Apart from cytotoxicity, we investigated effects of regorafenib on expression of CSC and EMT markers. So, a down-regulation of the CD24, CD44, and CD133 expression was detected after regorafenib treatment in a PDAC cell line with an originally low level of expression of these markers. Thus, we may suggest that regorafenib could moderately eliminate the CSC cells from PDAC, especially if the amount of these cells is originally low. This data provides an indirect link to the work of Takigawa et al. (2016) showing an inhibition of growth and metastasis of CRC cells which were injected in mice together with bone marrow-derived mesenchymal stem cells. However, another recent work from Canter et al. (2014) demonstrated an enrichment of CSC in soft tissue sarcoma after regorafenib treatment. Therefore, more studies should be done to clarify the link between regorafenib and CSC, which might be cancer type dependent.

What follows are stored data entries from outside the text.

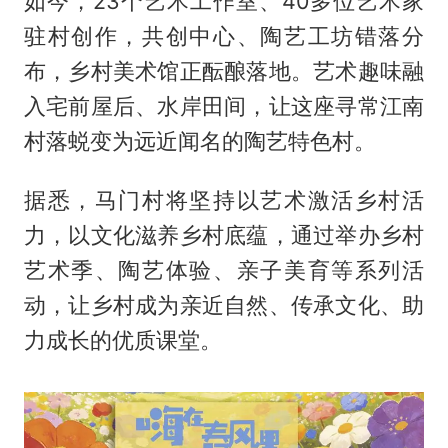
如今，23个艺术工作室、40多位艺术家
驻村创作，共创中心、陶艺工坊错落分
布，乡村美术馆正酝酿落地。艺术趣味融
入宅前屋后、水岸田间，让这座寻常江南
村落蜕变为远近闻名的陶艺特色村。
据悉，马门村将坚持以艺术激活乡村活
力，以文化滋养乡村底蕴，通过举办乡村
艺术季、陶艺体验、亲子美育等系列活
动，让乡村成为亲近自然、传承文化、助
力成长的优质课堂。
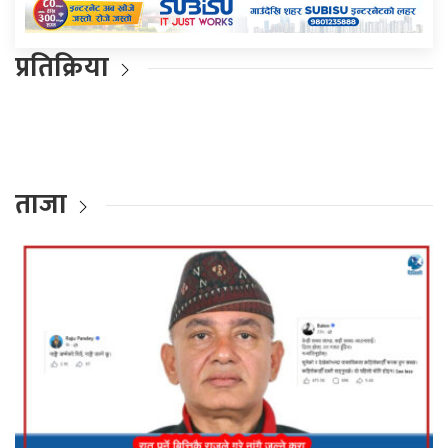
प्रतिक्रिया
ताजा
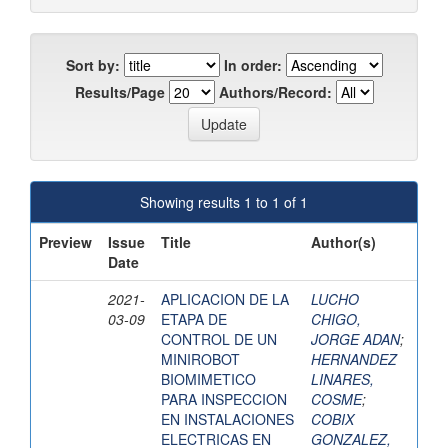
Sort by:
In order:
Results/Page
Authors/Record:
Showing results 1 to 1 of 1
Preview
Issue
Title
Author(s)
Date
2021-
APLICACION DE LA
LUCHO
03-09
ETAPA DE
CHIGO,
CONTROL DE UN
JORGE ADAN
;
MINIROBOT
HERNANDEZ
BIOMIMETICO
LINARES,
PARA INSPECCION
COSME
;
EN INSTALACIONES
COBIX
ELECTRICAS EN
GONZALEZ,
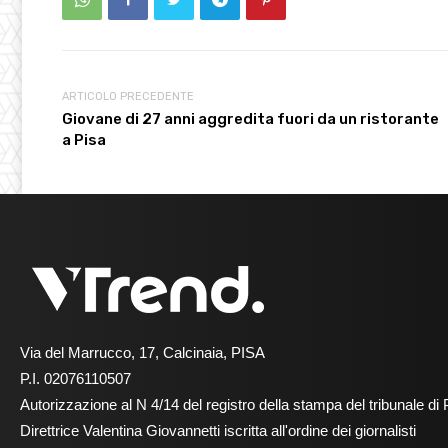
ARTICOLO PRECEDENTE
Giovane di 27 anni aggredita fuori da un ristorante
a Pisa
Via del Marrucco, 17, Calcinaia, PISA
P.I. 02076110507
Autorizzazione al N 4/14 del registro della stampa del tribunale di 
Direttrice Valentina Giovannetti iscritta all'ordine dei giornalisti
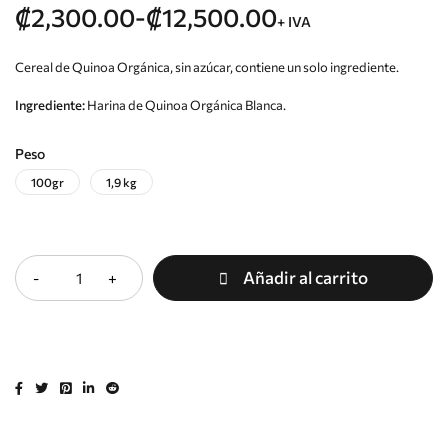
₡
2,300.00
-
₡
12,500.00
+ IVA
Cereal de Quinoa Orgánica, sin azúcar, contiene un solo ingrediente.
Ingrediente:
Harina de Quinoa Orgánica Blanca.
Peso
100gr
1,9 kg
Cantidad
Añadir al carrito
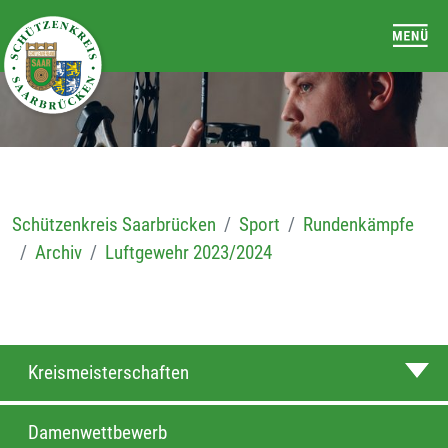
Schützenkreis Saarbrücken
Sport
Rundenkämpfe
Archiv
Luftgewehr 2023/2024
Kreismeisterschaften
Damenwettbewerb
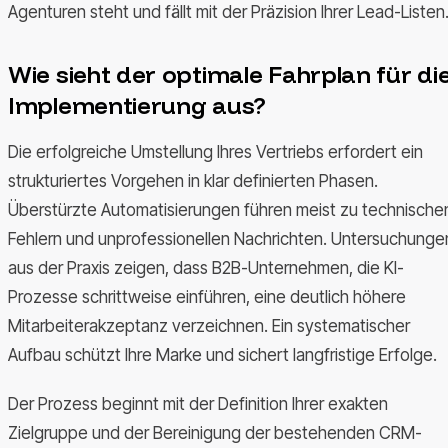
Agenturen steht und fällt mit der Präzision Ihrer Lead-Listen
Wie sieht der optimale Fahrplan für di
Implementierung aus?
Die erfolgreiche Umstellung Ihres Vertriebs erfordert ein
strukturiertes Vorgehen in klar definierten Phasen.
Überstürzte Automatisierungen führen meist zu technische
Fehlern und unprofessionellen Nachrichten. Untersuchunge
aus der Praxis zeigen, dass B2B-Unternehmen, die KI-
Prozesse schrittweise einführen, eine deutlich höhere
Mitarbeiterakzeptanz verzeichnen. Ein systematischer
Aufbau schützt Ihre Marke und sichert langfristige Erfolge.
Der Prozess beginnt mit der Definition Ihrer exakten
Zielgruppe und der Bereinigung der bestehenden CRM-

Concerning EMT, there is a report from Fan et al. (2016) which clearly shows that regorafenib indeed targets EMT in CRC via SHP-1 enhancement and consequently activates TGF-β1-induced EMT. In our work, only Capan1 PDAC cell line, which originally has a high amount of ECAD, was enriched with ECAD after regorafenib treatment. MiaPaca cell line with a high amount of vimentin showed an up-regulation of this gene after regorafenib medication.

Thus, the effects of regorafenib on the expression of CSC and EMT markers are very heterogeneous and depend obviously on the original expression of these markers. Molecular mechanism of these differences should be clarified in future experiments.